**Task statement**. Without the images, write out all of the following entries exactly.

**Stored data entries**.
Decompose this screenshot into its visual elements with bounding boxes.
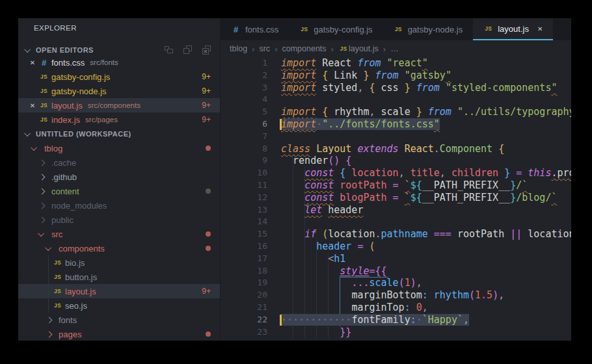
code-token: } <box>416 106 422 118</box>
line-number: 6 <box>221 118 281 131</box>
chevron-right-icon <box>46 317 53 323</box>
close-icon[interactable]: ✕ <box>27 59 38 66</box>
code-line-13[interactable]: 13 let header <box>221 204 571 216</box>
close-icon[interactable]: ✕ <box>537 25 543 32</box>
code-line-text: import { rhythm, scale } from "../utils/… <box>281 106 571 118</box>
code-token: header <box>328 204 363 216</box>
tab-bar: #fonts.cssJSgatsby-config.jsJSgatsby-nod… <box>221 18 571 40</box>
code-line-20[interactable]: 20 marginBottom: rhythm(1.5), <box>221 289 571 302</box>
tab-gatsby-node.js[interactable]: JSgatsby-node.js <box>383 18 474 40</box>
editor-area: #fonts.cssJSgatsby-config.jsJSgatsby-nod… <box>220 18 571 341</box>
code-token: : <box>405 302 410 313</box>
save-all-icon[interactable] <box>183 45 193 55</box>
code-line-23[interactable]: 23 }} <box>221 326 571 339</box>
code-token: let <box>304 204 322 216</box>
code-token <box>281 240 316 252</box>
breadcrumb-item-layout.js[interactable]: layout.js <box>349 44 379 53</box>
code-line-9[interactable]: 9 render() { <box>221 155 571 167</box>
code-line-19[interactable]: 19 ...scale(1), <box>221 277 571 289</box>
tree-item-fonts[interactable]: fonts <box>18 313 220 327</box>
tree-item-components[interactable]: components <box>18 241 220 255</box>
code-line-14[interactable]: 14 <box>221 216 571 228</box>
code-line-12[interactable]: 12 const blogPath = `${__PATH_PREFIX__}/… <box>221 192 571 204</box>
code-token: · <box>316 118 322 130</box>
breadcrumb-separator-icon: › <box>252 44 254 54</box>
code-line-1[interactable]: 1import React from "react" <box>221 57 571 70</box>
open-editor-gatsby-config.js[interactable]: JSgatsby-config.js9+ <box>18 70 220 84</box>
split-editor-icon[interactable] <box>164 45 174 55</box>
open-editor-layout.js[interactable]: ✕JSlayout.jssrc/components9+ <box>18 98 220 112</box>
code-line-2[interactable]: 2import { Link } from "gatsby" <box>221 70 571 82</box>
tree-item-src[interactable]: src <box>18 227 220 241</box>
code-token: "../fonts/fonts.css <box>322 118 434 130</box>
code-token: , <box>399 167 405 179</box>
code-token: blogPath <box>340 192 386 203</box>
code-token: rootPath <box>457 228 504 240</box>
code-token: } <box>504 167 510 179</box>
code-line-8[interactable]: 8class Layout extends React.Component { <box>221 143 571 155</box>
tree-item-public[interactable]: public <box>18 213 220 227</box>
tab-layout.js[interactable]: JSlayout.js✕ <box>473 18 553 40</box>
tree-item-.github[interactable]: .github <box>18 170 220 184</box>
code-editor[interactable]: 1import React from "react"2import { Link… <box>221 57 571 341</box>
open-editor-gatsby-node.js[interactable]: JSgatsby-node.js9+ <box>18 84 220 98</box>
close-all-editors-icon[interactable]: ✕ <box>202 45 212 55</box>
code-line-3[interactable]: 3import styled, { css } from "styled-com… <box>221 82 571 94</box>
problems-badge: 9+ <box>202 72 220 81</box>
code-token: 1 <box>405 277 410 289</box>
css-file-icon: # <box>231 25 241 34</box>
breadcrumb-item-tblog[interactable]: tblog <box>230 44 247 53</box>
code-line-15[interactable]: 15 if (location.pathname === rootPath ||… <box>221 228 571 240</box>
code-token: import <box>281 118 316 130</box>
code-line-4[interactable]: 4 <box>221 94 571 106</box>
code-line-17[interactable]: 17 <h1 <box>221 253 571 265</box>
tree-item-content[interactable]: content <box>18 184 220 198</box>
code-line-10[interactable]: 10 const { location, title, children } =… <box>221 167 571 179</box>
code-token: React <box>405 143 434 155</box>
code-line-text: render() { <box>281 155 351 167</box>
code-line-16[interactable]: 16 header = ( <box>221 240 571 253</box>
tree-item-tblog[interactable]: tblog <box>18 141 220 155</box>
code-line-text: let header <box>281 204 363 216</box>
tab-gatsby-config.js[interactable]: JSgatsby-config.js <box>289 18 383 40</box>
code-line-22[interactable]: 22············fontFamily:·`Happy`, <box>221 314 571 326</box>
code-line-7[interactable]: 7 <box>221 131 571 143</box>
code-token: { <box>322 106 328 118</box>
code-token: const <box>304 179 334 191</box>
tree-item-node_modules[interactable]: node_modules <box>18 198 220 213</box>
code-token: pathname <box>381 228 428 240</box>
code-line-11[interactable]: 11 const rootPath = `${__PATH_PREFIX__}/… <box>221 179 571 192</box>
breadcrumb-item-src[interactable]: src <box>259 44 270 53</box>
modified-dot <box>206 231 211 237</box>
code-line-21[interactable]: 21 marginTop: 0, <box>221 302 571 314</box>
line-number: 22 <box>221 314 281 326</box>
open-editor-fonts.css[interactable]: ✕#fonts.csssrc/fonts <box>18 55 220 70</box>
open-editor-index.js[interactable]: JSindex.jssrc/pages9+ <box>18 112 220 127</box>
workspace-header[interactable]: UNTITLED (WORKSPACE) <box>18 127 220 141</box>
breadcrumb-item-…[interactable]: … <box>390 44 399 53</box>
code-token: from <box>428 106 451 118</box>
code-token: . <box>434 143 440 155</box>
code-token: 0 <box>416 302 422 313</box>
code-token <box>451 106 457 118</box>
code-token: = <box>393 179 399 191</box>
code-line-5[interactable]: 5import { rhythm, scale } from "../utils… <box>221 106 571 118</box>
modified-dot <box>206 188 211 194</box>
code-line-18[interactable]: 18 style={{ <box>221 265 571 278</box>
close-icon[interactable]: ✕ <box>27 102 38 109</box>
code-token <box>334 179 340 191</box>
code-token: header <box>316 240 351 252</box>
code-line-6[interactable]: 6import·"../fonts/fonts.css" <box>221 118 571 131</box>
breadcrumb-item-components[interactable]: components <box>282 44 326 53</box>
code-token: ` <box>551 192 557 203</box>
breadcrumb[interactable]: tblog›src›components›JSlayout.js›… <box>221 40 571 57</box>
code-token <box>440 82 446 94</box>
tab-fonts.css[interactable]: #fonts.css <box>221 18 289 40</box>
tree-item-.cache[interactable]: .cache <box>18 155 220 170</box>
code-token <box>281 277 351 289</box>
code-token <box>428 228 434 240</box>
tree-item-pages[interactable]: pages <box>18 327 220 341</box>
code-token: { <box>322 70 328 81</box>
tab-label: gatsby-node.js <box>408 25 463 34</box>
code-token: style <box>340 265 369 277</box>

**Task answer**.
Decompose this screenshot into its visual elements with bounding boxes.
code-token: } <box>416 106 422 118</box>
line-number: 6 <box>221 118 281 131</box>
chevron-right-icon <box>46 317 53 323</box>
close-icon[interactable]: ✕ <box>27 59 38 66</box>
code-line-13[interactable]: 13 let header <box>221 204 571 216</box>
close-icon[interactable]: ✕ <box>537 25 543 32</box>
code-line-text: import { rhythm, scale } from "../utils/… <box>281 106 571 118</box>
code-token: header <box>328 204 363 216</box>
tab-bar: #fonts.cssJSgatsby-config.jsJSgatsby-nod… <box>221 18 571 40</box>
code-line-20[interactable]: 20 marginBottom: rhythm(1.5), <box>221 289 571 302</box>
tab-gatsby-node.js[interactable]: JSgatsby-node.js <box>383 18 474 40</box>
editor-area: #fonts.cssJSgatsby-config.jsJSgatsby-nod… <box>220 18 571 341</box>
code-token: : <box>405 302 410 313</box>
save-all-icon[interactable] <box>183 45 193 55</box>
code-line-23[interactable]: 23 }} <box>221 326 571 339</box>
code-token: let <box>304 204 322 216</box>
code-token <box>281 240 316 252</box>
breadcrumb-item-layout.js[interactable]: layout.js <box>349 44 379 53</box>
code-line-9[interactable]: 9 render() { <box>221 155 571 167</box>
code-line-19[interactable]: 19 ...scale(1), <box>221 277 571 289</box>
tree-item-fonts[interactable]: fonts <box>18 313 220 327</box>
tree-item-components[interactable]: components <box>18 241 220 255</box>
code-line-14[interactable]: 14 <box>221 216 571 228</box>
code-line-12[interactable]: 12 const blogPath = `${__PATH_PREFIX__}/… <box>221 192 571 204</box>
code-token: · <box>316 118 322 130</box>
breadcrumb-separator-icon: › <box>252 44 254 54</box>
code-line-1[interactable]: 1import React from "react" <box>221 57 571 70</box>
open-editor-gatsby-config.js[interactable]: JSgatsby-config.js9+ <box>18 70 220 84</box>
split-editor-icon[interactable] <box>164 45 174 55</box>
open-editor-layout.js[interactable]: ✕JSlayout.jssrc/components9+ <box>18 98 220 112</box>
code-line-2[interactable]: 2import { Link } from "gatsby" <box>221 70 571 82</box>
tree-item-src[interactable]: src <box>18 227 220 241</box>
code-token: "../fonts/fonts.css <box>322 118 434 130</box>
code-token: , <box>399 167 405 179</box>
code-token: blogPath <box>340 192 386 203</box>
code-token: rootPath <box>457 228 504 240</box>
code-token: } <box>504 167 510 179</box>
code-line-8[interactable]: 8class Layout extends React.Component { <box>221 143 571 155</box>
tree-item-public[interactable]: public <box>18 213 220 227</box>
tab-layout.js[interactable]: JSlayout.js✕ <box>473 18 553 40</box>
tree-item-.github[interactable]: .github <box>18 170 220 184</box>
code-editor[interactable]: 1import React from "react"2import { Link… <box>221 57 571 341</box>
open-editor-gatsby-node.js[interactable]: JSgatsby-node.js9+ <box>18 84 220 98</box>
close-all-editors-icon[interactable]: ✕ <box>202 45 212 55</box>
code-line-3[interactable]: 3import styled, { css } from "styled-com… <box>221 82 571 94</box>
problems-badge: 9+ <box>202 72 220 81</box>
code-token: 1 <box>405 277 410 289</box>
css-file-icon: # <box>231 25 241 34</box>
breadcrumb-item-tblog[interactable]: tblog <box>230 44 247 53</box>
code-line-15[interactable]: 15 if (location.pathname === rootPath ||… <box>221 228 571 240</box>
code-token: import <box>281 118 316 130</box>
code-line-4[interactable]: 4 <box>221 94 571 106</box>
code-line-17[interactable]: 17 <h1 <box>221 253 571 265</box>
tree-item-content[interactable]: content <box>18 184 220 198</box>
code-line-10[interactable]: 10 const { location, title, children } =… <box>221 167 571 179</box>
code-token: React <box>405 143 434 155</box>
code-line-text: render() { <box>281 155 351 167</box>
code-line-16[interactable]: 16 header = ( <box>221 240 571 253</box>
tree-item-tblog[interactable]: tblog <box>18 141 220 155</box>
code-line-text: let header <box>281 204 363 216</box>
tab-gatsby-config.js[interactable]: JSgatsby-config.js <box>289 18 383 40</box>
code-line-22[interactable]: 22············fontFamily:·`Happy`, <box>221 314 571 326</box>
code-line-7[interactable]: 7 <box>221 131 571 143</box>
code-token: { <box>322 106 328 118</box>
code-token: const <box>304 179 334 191</box>
tree-item-node_modules[interactable]: node_modules <box>18 198 220 213</box>
code-token: pathname <box>381 228 428 240</box>
code-line-11[interactable]: 11 const rootPath = `${__PATH_PREFIX__}/… <box>221 179 571 192</box>
breadcrumb-item-src[interactable]: src <box>259 44 270 53</box>
modified-dot <box>206 231 211 237</box>
code-line-21[interactable]: 21 marginTop: 0, <box>221 302 571 314</box>
line-number: 22 <box>221 314 281 326</box>
open-editor-fonts.css[interactable]: ✕#fonts.csssrc/fonts <box>18 55 220 70</box>
open-editor-index.js[interactable]: JSindex.jssrc/pages9+ <box>18 112 220 127</box>
workspace-header[interactable]: UNTITLED (WORKSPACE) <box>18 127 220 141</box>
breadcrumb-item-…[interactable]: … <box>390 44 399 53</box>
code-token: from <box>428 106 451 118</box>
code-token: . <box>434 143 440 155</box>
code-token: 0 <box>416 302 422 313</box>
code-token <box>451 106 457 118</box>
code-token: = <box>393 179 399 191</box>
code-line-5[interactable]: 5import { rhythm, scale } from "../utils… <box>221 106 571 118</box>
modified-dot <box>206 188 211 194</box>
code-line-18[interactable]: 18 style={{ <box>221 265 571 278</box>
close-icon[interactable]: ✕ <box>27 102 38 109</box>
code-token <box>334 179 340 191</box>
code-token: header <box>316 240 351 252</box>
code-line-6[interactable]: 6import·"../fonts/fonts.css" <box>221 118 571 131</box>
breadcrumb-item-components[interactable]: components <box>282 44 326 53</box>
code-token: ` <box>551 192 557 203</box>
breadcrumb[interactable]: tblog›src›components›JSlayout.js›… <box>221 40 571 57</box>
code-token <box>440 82 446 94</box>
tab-fonts.css[interactable]: #fonts.css <box>221 18 289 40</box>
tree-item-.cache[interactable]: .cache <box>18 155 220 170</box>
code-token <box>281 277 351 289</box>
code-token <box>428 228 434 240</box>
tree-item-pages[interactable]: pages <box>18 327 220 341</box>
code-token: { <box>322 70 328 81</box>
tab-label: gatsby-node.js <box>408 25 463 34</box>
code-token: style <box>340 265 369 277</box>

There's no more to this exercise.